GTEP is an open source software package implemented using Python/pyomo for generation and transmission expansion planning (GTEP) in power systems. GTEP includes a mixed-integer linear programming (MILP) model that considers both the long term investment decisions and the hourly unit commitment decisions. Several algorithms including Benders decomposition, nested Benders decomposition, are implemented.
The models and algorithms of GTEP are based on Lara et al (2018), Li et al (2021), and Li et al (2021).
We are given different types of existing and known generating units and the generating units' nameplate (maximum) capacity; expected lifetime; fixed and variable operating costs; fixed and variable start-up cost; cost for extending their lifetimes; emission factor and carbon tax, if applicable; fuel price, if applicable; and operating characteristics such as ramp-up/ramp-down rates, operating limits, contribution to spinning and quick start fraction for thermal generators, and capacity factor for renewable generators. Also given are existing and candidate transmission lines between any of the two neighboring buses. The susceptance, distance, and capacity of each transmission line are known. We use DC power flow equations to calculate the power flow in each transmission line. These equations are built based on Kirchhoff's voltage and current laws.

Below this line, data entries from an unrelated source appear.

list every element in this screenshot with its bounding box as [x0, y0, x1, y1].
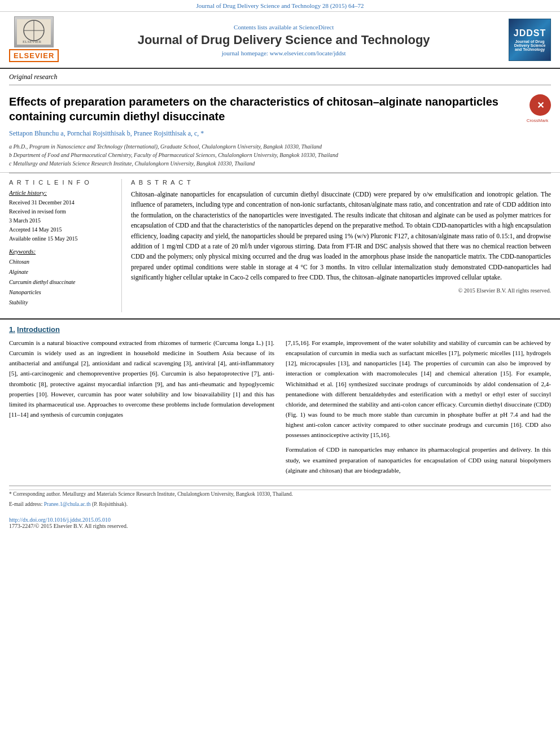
keyword-4: Stability — [9, 298, 115, 308]
email-person: (P. Rojsitthisak). — [92, 501, 128, 507]
jddst-logo-subtext: Journal of DrugDelivery Scienceand Techn… — [514, 40, 546, 51]
jddst-logo-text: JDDST — [514, 28, 546, 38]
affiliations: a Ph.D., Program in Nanoscience and Tech… — [9, 142, 515, 168]
corresponding-author-note: * Corresponding author. Metallurgy and M… — [9, 490, 551, 498]
svg-text:ELSEVIER: ELSEVIER — [23, 40, 41, 44]
email-label: E-mail address: — [9, 501, 42, 507]
affiliation-c: c Metallurgy and Materials Science Resea… — [9, 159, 515, 168]
email-note: E-mail address: Pranee.1@chula.ac.th (P.… — [9, 500, 551, 508]
intro-left: Curcumin is a natural bioactive compound… — [9, 338, 274, 480]
crossmark-icon: ✕ — [530, 94, 551, 116]
revised-label: Received in revised form — [9, 207, 115, 216]
intro-left-paragraph: Curcumin is a natural bioactive compound… — [9, 338, 274, 420]
homepage-url[interactable]: www.elsevier.com/locate/jddst — [270, 50, 346, 56]
intro-two-col: Curcumin is a natural bioactive compound… — [9, 338, 551, 480]
journal-volume-info: Journal of Drug Delivery Science and Tec… — [196, 2, 364, 9]
intro-right: [7,15,16]. For example, improvement of t… — [286, 338, 551, 480]
history-label: Article history: — [9, 189, 115, 196]
email-address[interactable]: Pranee.1@chula.ac.th — [44, 501, 91, 507]
received-date: Received 31 December 2014 — [9, 198, 115, 207]
abstract-text: Chitosan–alginate nanoparticles for enca… — [131, 189, 551, 295]
crossmark-label: CrossMark — [524, 118, 551, 123]
affiliation-b: b Department of Food and Pharmaceutical … — [9, 151, 515, 159]
keywords-label: Keywords: — [9, 248, 115, 255]
doi-link[interactable]: http://dx.doi.org/10.1016/j.jddst.2015.0… — [9, 517, 551, 523]
article-title: Effects of preparation parameters on the… — [9, 94, 515, 124]
intro-right-text: [7,15,16]. For example, improvement of t… — [286, 338, 551, 475]
article-info-heading: A R T I C L E I N F O — [9, 179, 115, 186]
intro-right-paragraph-2: Formulation of CDD in nanoparticles may … — [286, 444, 551, 475]
body-section: 1. Introduction Curcumin is a natural bi… — [0, 320, 560, 535]
elsevier-logo: ELSEVIER ELSEVIER — [9, 16, 59, 63]
journal-header-center: Contents lists available at ScienceDirec… — [59, 24, 509, 56]
article-footer: * Corresponding author. Metallurgy and M… — [9, 490, 551, 530]
keyword-3: Nanoparticles — [9, 287, 115, 298]
jddst-logo: JDDST Journal of DrugDelivery Scienceand… — [509, 19, 551, 61]
section-number: 1. — [9, 325, 15, 334]
article-type-label: Original research — [0, 69, 560, 91]
issn-text: 1773-2247/© 2015 Elsevier B.V. All right… — [9, 523, 551, 529]
keywords-list: Chitosan Alginate Curcumin diethyl disuc… — [9, 257, 115, 308]
intro-right-paragraph-1: [7,15,16]. For example, improvement of t… — [286, 338, 551, 440]
abstract-col: A B S T R A C T Chitosan–alginate nanopa… — [131, 179, 551, 312]
accepted-date: Accepted 14 May 2015 — [9, 225, 115, 234]
revised-date: 3 March 2015 — [9, 216, 115, 225]
intro-left-text: Curcumin is a natural bioactive compound… — [9, 338, 274, 420]
sciencedirect-link[interactable]: Contents lists available at ScienceDirec… — [59, 24, 509, 30]
available-date: Available online 15 May 2015 — [9, 234, 115, 243]
keyword-2: Curcumin diethyl disuccinate — [9, 277, 115, 287]
elsevier-brand-text: ELSEVIER — [9, 49, 59, 62]
affiliation-a: a Ph.D., Program in Nanoscience and Tech… — [9, 142, 515, 151]
article-info-col: A R T I C L E I N F O Article history: R… — [9, 179, 122, 312]
article-info-abstract: A R T I C L E I N F O Article history: R… — [0, 173, 560, 318]
abstract-heading: A B S T R A C T — [131, 179, 551, 186]
copyright-notice: © 2015 Elsevier B.V. All rights reserved… — [131, 286, 551, 295]
journal-homepage: journal homepage: www.elsevier.com/locat… — [59, 50, 509, 56]
keywords-section: Keywords: Chitosan Alginate Curcumin die… — [9, 248, 115, 308]
section-header: 1. Introduction — [9, 325, 551, 334]
sciencedirect-text: Contents lists available at ScienceDirec… — [234, 24, 334, 30]
corresponding-note-text: * Corresponding author. Metallurgy and M… — [9, 491, 293, 497]
homepage-label: journal homepage: — [222, 50, 268, 56]
journal-header: ELSEVIER ELSEVIER Contents lists availab… — [0, 12, 560, 69]
section-title-text: Introduction — [17, 325, 60, 334]
abstract-paragraph: Chitosan–alginate nanoparticles for enca… — [131, 189, 551, 283]
article-header: Effects of preparation parameters on the… — [0, 91, 560, 173]
article-type-text: Original research — [9, 73, 57, 81]
article-authors: Settapon Bhunchu a, Pornchai Rojsitthisa… — [9, 129, 515, 138]
keyword-0: Chitosan — [9, 257, 115, 267]
journal-topbar: Journal of Drug Delivery Science and Tec… — [0, 0, 560, 12]
article-history: Article history: Received 31 December 20… — [9, 189, 115, 243]
keyword-1: Alginate — [9, 267, 115, 277]
crossmark-area: ✕ CrossMark — [524, 94, 551, 123]
journal-title: Journal of Drug Delivery Science and Tec… — [59, 33, 509, 47]
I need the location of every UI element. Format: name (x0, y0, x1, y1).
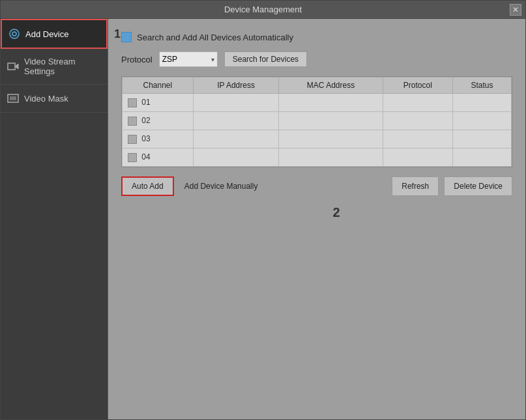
bottom-buttons: Auto Add Add Device Manually Refresh Del… (121, 176, 512, 196)
ip-cell (193, 130, 279, 148)
table-row[interactable]: 04 (123, 148, 512, 167)
status-cell (453, 112, 512, 130)
channel-cell: 03 (123, 130, 194, 148)
delete-device-button[interactable]: Delete Device (444, 176, 512, 196)
protocol-cell (383, 148, 452, 167)
svg-rect-5 (10, 96, 16, 100)
annotation-2-row: 2 (121, 205, 512, 220)
channel-cell: 01 (123, 94, 194, 112)
protocol-cell (383, 112, 452, 130)
protocol-value: ZSP (162, 55, 177, 64)
sidebar-item-video-mask[interactable]: Video Mask (1, 85, 108, 113)
annotation-2: 2 (332, 205, 340, 220)
protocol-cell (383, 130, 452, 148)
protocol-select[interactable]: ZSP ▾ (159, 51, 218, 67)
sidebar-item-label: Video Stream Settings (24, 57, 101, 76)
mac-cell (279, 94, 383, 112)
sidebar-item-label: Video Mask (24, 94, 68, 104)
sidebar-item-add-device[interactable]: Add Device 1 (1, 19, 108, 49)
dropdown-arrow-icon: ▾ (211, 56, 214, 63)
content-area: Search and Add All Devices Automatically… (108, 19, 525, 419)
row-icon (128, 98, 137, 107)
annotation-1: 1 (114, 27, 121, 41)
sidebar-item-label: Add Device (25, 29, 68, 39)
mac-cell (279, 148, 383, 167)
col-status: Status (453, 77, 512, 94)
camera-icon (8, 28, 20, 40)
row-icon (128, 135, 137, 144)
table-row[interactable]: 02 (123, 112, 512, 130)
add-manually-button[interactable]: Add Device Manually (179, 182, 263, 191)
ip-cell (193, 94, 279, 112)
title-bar: Device Management ✕ (1, 1, 525, 19)
ip-cell (193, 112, 279, 130)
row-icon (128, 153, 137, 162)
sidebar-item-video-stream[interactable]: Video Stream Settings (1, 49, 108, 85)
status-cell (453, 148, 512, 167)
col-mac: MAC Address (279, 77, 383, 94)
col-channel: Channel (123, 77, 194, 94)
sidebar: Add Device 1 Video Stream Settings (1, 19, 108, 419)
channel-cell: 04 (123, 148, 194, 167)
channel-cell: 02 (123, 112, 194, 130)
ip-cell (193, 148, 279, 167)
window-title: Device Management (224, 5, 302, 14)
main-layout: Add Device 1 Video Stream Settings (1, 19, 525, 419)
table-row[interactable]: 03 (123, 130, 512, 148)
device-table: Channel IP Address MAC Address Protocol … (121, 76, 512, 167)
auto-search-checkbox[interactable] (121, 32, 132, 42)
refresh-button[interactable]: Refresh (392, 176, 439, 196)
auto-search-row: Search and Add All Devices Automatically (121, 32, 512, 42)
auto-search-label: Search and Add All Devices Automatically (137, 33, 293, 42)
mask-icon (7, 92, 19, 104)
row-icon (128, 117, 137, 126)
auto-add-button[interactable]: Auto Add (121, 176, 174, 196)
mac-cell (279, 112, 383, 130)
search-devices-button[interactable]: Search for Devices (224, 51, 307, 67)
close-button[interactable]: ✕ (510, 4, 521, 16)
protocol-label: Protocol (121, 55, 153, 64)
col-ip: IP Address (193, 77, 279, 94)
svg-point-0 (10, 29, 19, 38)
status-cell (453, 94, 512, 112)
table-row[interactable]: 01 (123, 94, 512, 112)
device-management-window: Device Management ✕ Add Device 1 (0, 0, 526, 420)
protocol-row: Protocol ZSP ▾ Search for Devices (121, 51, 512, 67)
mac-cell (279, 130, 383, 148)
video-icon (7, 61, 19, 72)
svg-rect-2 (8, 63, 15, 70)
svg-point-1 (12, 32, 16, 36)
col-protocol: Protocol (383, 77, 452, 94)
status-cell (453, 130, 512, 148)
protocol-cell (383, 94, 452, 112)
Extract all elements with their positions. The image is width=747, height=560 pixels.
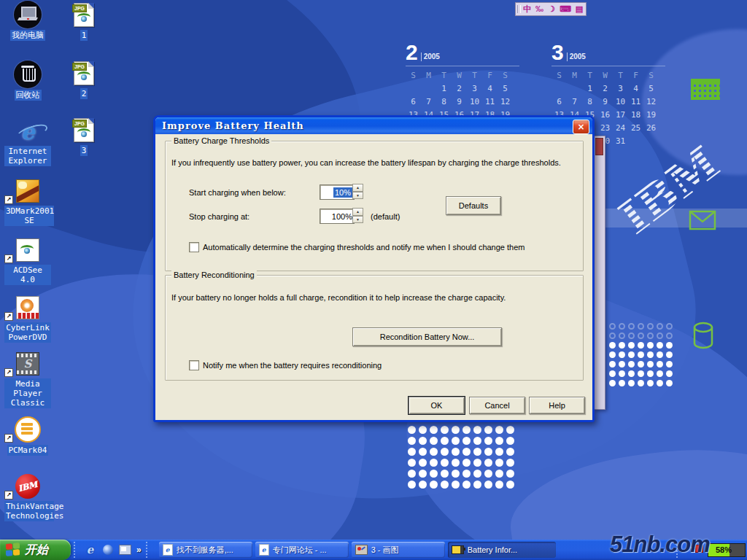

With the above input data, the proposed GTEP model is to decide: a) when and where to install new generators, storage units and transmission lines; b) when to retire generators and storage units; c) whether or not to extend the life of the generators that reached their expected lifetime; d) unit commitment of the thermal generators during the representative days; e) power generation of the generator clusters and power flows through the transmission lines. The objective is to minimize the overall cost including operating, investment, and environmental costs (e.g., carbon tax and renewable generation quota).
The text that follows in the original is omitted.